◆ Problem to solve
Except for the pictures, output the records in full and exactly.

■ ■ ■ ■ ■

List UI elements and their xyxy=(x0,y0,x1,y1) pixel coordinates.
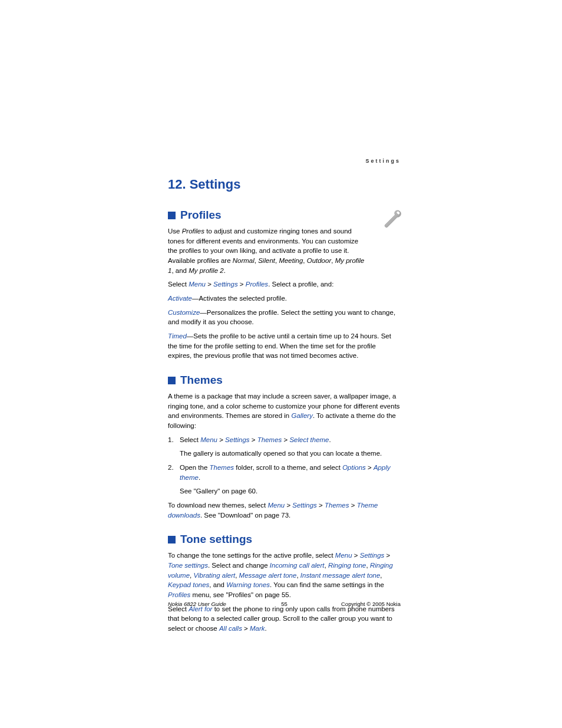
mark-link[interactable]: Mark xyxy=(250,625,265,632)
warning-tones-link[interactable]: Warning tones xyxy=(226,581,270,588)
step-sub: The gallery is automatically opened so t… xyxy=(180,449,401,459)
themes-intro: A theme is a package that may include a … xyxy=(168,391,401,431)
customize-link[interactable]: Customize xyxy=(168,309,200,316)
themes-link[interactable]: Themes xyxy=(257,436,282,443)
settings-link[interactable]: Settings xyxy=(360,552,385,559)
ringing-tone-link[interactable]: Ringing tone xyxy=(328,562,366,569)
profiles-timed: Timed—Sets the profile to be active unti… xyxy=(168,331,401,361)
message-alert-tone-link[interactable]: Message alert tone xyxy=(239,572,297,579)
timed-link[interactable]: Timed xyxy=(168,332,187,340)
section-heading-text: Themes xyxy=(180,374,223,387)
list-item: 2. Open the Themes folder, scroll to a t… xyxy=(168,463,401,496)
section-bullet-icon xyxy=(168,212,176,219)
themes-steps: 1. Select Menu > Settings > Themes > Sel… xyxy=(168,435,401,496)
footer-guide-name: Nokia 6822 User Guide xyxy=(168,601,226,607)
section-heading-text: Profiles xyxy=(180,209,222,222)
list-item: 1. Select Menu > Settings > Themes > Sel… xyxy=(168,435,401,459)
options-link[interactable]: Options xyxy=(342,464,366,471)
themes-download: To download new themes, select Menu > Se… xyxy=(168,500,401,520)
profiles-select-path: Select Menu > Settings > Profiles. Selec… xyxy=(168,279,401,289)
profiles-activate: Activate—Activates the selected profile. xyxy=(168,294,401,304)
section-themes-heading: Themes xyxy=(168,374,401,387)
wrench-icon xyxy=(379,209,402,232)
settings-link[interactable]: Settings xyxy=(213,281,238,288)
running-header: Settings xyxy=(365,158,401,164)
section-bullet-icon xyxy=(168,377,176,384)
settings-link[interactable]: Settings xyxy=(292,502,317,509)
menu-link[interactable]: Menu xyxy=(267,502,285,509)
footer-page-number: 55 xyxy=(281,601,287,607)
keypad-tones-link[interactable]: Keypad tones xyxy=(168,581,209,588)
section-profiles-heading: Profiles xyxy=(168,209,401,222)
profiles-intro: Use Profiles to adjust and customize rin… xyxy=(168,226,367,275)
chapter-title: 12. Settings xyxy=(168,177,401,192)
settings-link[interactable]: Settings xyxy=(225,436,250,443)
incoming-call-alert-link[interactable]: Incoming call alert xyxy=(270,562,325,569)
menu-link[interactable]: Menu xyxy=(335,552,352,559)
step-sub: See "Gallery" on page 60. xyxy=(180,486,401,496)
section-heading-text: Tone settings xyxy=(180,533,252,546)
section-tone-heading: Tone settings xyxy=(168,533,401,546)
page-content: Settings 12. Settings Profiles Use Profi… xyxy=(168,159,401,638)
menu-link[interactable]: Menu xyxy=(200,436,217,443)
section-bullet-icon xyxy=(168,536,176,543)
profiles-link[interactable]: Profiles xyxy=(246,281,268,288)
tone-alert-for: Select Alert for to set the phone to rin… xyxy=(168,604,401,634)
profiles-customize: Customize—Personalizes the profile. Sele… xyxy=(168,308,401,327)
select-theme-link[interactable]: Select theme xyxy=(289,436,329,443)
vibrating-alert-link[interactable]: Vibrating alert xyxy=(193,572,235,579)
tone-settings-link[interactable]: Tone settings xyxy=(168,562,208,569)
gallery-link[interactable]: Gallery xyxy=(291,412,312,419)
themes-folder-link[interactable]: Themes xyxy=(210,464,234,471)
themes-link[interactable]: Themes xyxy=(325,502,349,509)
activate-link[interactable]: Activate xyxy=(168,295,192,302)
menu-link[interactable]: Menu xyxy=(189,281,206,288)
page-footer: Nokia 6822 User Guide 55 Copyright © 200… xyxy=(168,601,401,607)
tone-intro: To change the tone settings for the acti… xyxy=(168,551,401,599)
profiles-link[interactable]: Profiles xyxy=(168,591,190,598)
footer-copyright: Copyright © 2005 Nokia xyxy=(341,601,401,607)
instant-message-alert-tone-link[interactable]: Instant message alert tone xyxy=(300,572,381,579)
all-calls-link[interactable]: All calls xyxy=(219,625,242,632)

■ ■ ■ ■ ■

◆ Completed exercise
List UI elements and their xyxy=(x0,y0,x1,y1) pixel coordinates.
mark-link[interactable]: Mark xyxy=(250,625,265,632)
warning-tones-link[interactable]: Warning tones xyxy=(226,581,270,588)
step-sub: The gallery is automatically opened so t… xyxy=(180,449,401,459)
themes-intro: A theme is a package that may include a … xyxy=(168,391,401,431)
customize-link[interactable]: Customize xyxy=(168,309,200,316)
themes-link[interactable]: Themes xyxy=(257,436,282,443)
settings-link[interactable]: Settings xyxy=(360,552,385,559)
ringing-tone-link[interactable]: Ringing tone xyxy=(328,562,366,569)
profiles-timed: Timed—Sets the profile to be active unti… xyxy=(168,331,401,361)
message-alert-tone-link[interactable]: Message alert tone xyxy=(239,572,297,579)
timed-link[interactable]: Timed xyxy=(168,332,187,340)
section-heading-text: Themes xyxy=(180,374,223,387)
list-item: 2. Open the Themes folder, scroll to a t… xyxy=(168,463,401,496)
section-bullet-icon xyxy=(168,212,176,219)
themes-steps: 1. Select Menu > Settings > Themes > Sel… xyxy=(168,435,401,496)
footer-guide-name: Nokia 6822 User Guide xyxy=(168,601,226,607)
section-heading-text: Profiles xyxy=(180,209,222,222)
list-item: 1. Select Menu > Settings > Themes > Sel… xyxy=(168,435,401,459)
options-link[interactable]: Options xyxy=(342,464,366,471)
themes-download: To download new themes, select Menu > Se… xyxy=(168,500,401,520)
profiles-select-path: Select Menu > Settings > Profiles. Selec… xyxy=(168,279,401,289)
profiles-activate: Activate—Activates the selected profile. xyxy=(168,294,401,304)
section-themes-heading: Themes xyxy=(168,374,401,387)
wrench-icon xyxy=(379,209,402,232)
settings-link[interactable]: Settings xyxy=(213,281,238,288)
running-header: Settings xyxy=(365,158,401,164)
section-bullet-icon xyxy=(168,377,176,384)
settings-link[interactable]: Settings xyxy=(292,502,317,509)
menu-link[interactable]: Menu xyxy=(267,502,285,509)
footer-page-number: 55 xyxy=(281,601,287,607)
keypad-tones-link[interactable]: Keypad tones xyxy=(168,581,209,588)
section-profiles-heading: Profiles xyxy=(168,209,401,222)
profiles-intro: Use Profiles to adjust and customize rin… xyxy=(168,226,367,275)
chapter-title: 12. Settings xyxy=(168,177,401,192)
settings-link[interactable]: Settings xyxy=(225,436,250,443)
incoming-call-alert-link[interactable]: Incoming call alert xyxy=(270,562,325,569)
menu-link[interactable]: Menu xyxy=(335,552,352,559)
step-sub: See "Gallery" on page 60. xyxy=(180,486,401,496)
section-heading-text: Tone settings xyxy=(180,533,252,546)
section-tone-heading: Tone settings xyxy=(168,533,401,546)
page-content: Settings 12. Settings Profiles Use Profi… xyxy=(168,159,401,638)
menu-link[interactable]: Menu xyxy=(200,436,217,443)
section-bullet-icon xyxy=(168,536,176,543)
profiles-link[interactable]: Profiles xyxy=(246,281,268,288)
tone-alert-for: Select Alert for to set the phone to rin… xyxy=(168,604,401,634)
profiles-customize: Customize—Personalizes the profile. Sele… xyxy=(168,308,401,327)
select-theme-link[interactable]: Select theme xyxy=(289,436,329,443)
vibrating-alert-link[interactable]: Vibrating alert xyxy=(193,572,235,579)
tone-settings-link[interactable]: Tone settings xyxy=(168,562,208,569)
gallery-link[interactable]: Gallery xyxy=(291,412,312,419)
themes-folder-link[interactable]: Themes xyxy=(210,464,234,471)
themes-link[interactable]: Themes xyxy=(325,502,349,509)
activate-link[interactable]: Activate xyxy=(168,295,192,302)
menu-link[interactable]: Menu xyxy=(189,281,206,288)
page-footer: Nokia 6822 User Guide 55 Copyright © 200… xyxy=(168,601,401,607)
tone-intro: To change the tone settings for the acti… xyxy=(168,551,401,599)
profiles-link[interactable]: Profiles xyxy=(168,591,190,598)
footer-copyright: Copyright © 2005 Nokia xyxy=(341,601,401,607)
instant-message-alert-tone-link[interactable]: Instant message alert tone xyxy=(300,572,381,579)
all-calls-link[interactable]: All calls xyxy=(219,625,242,632)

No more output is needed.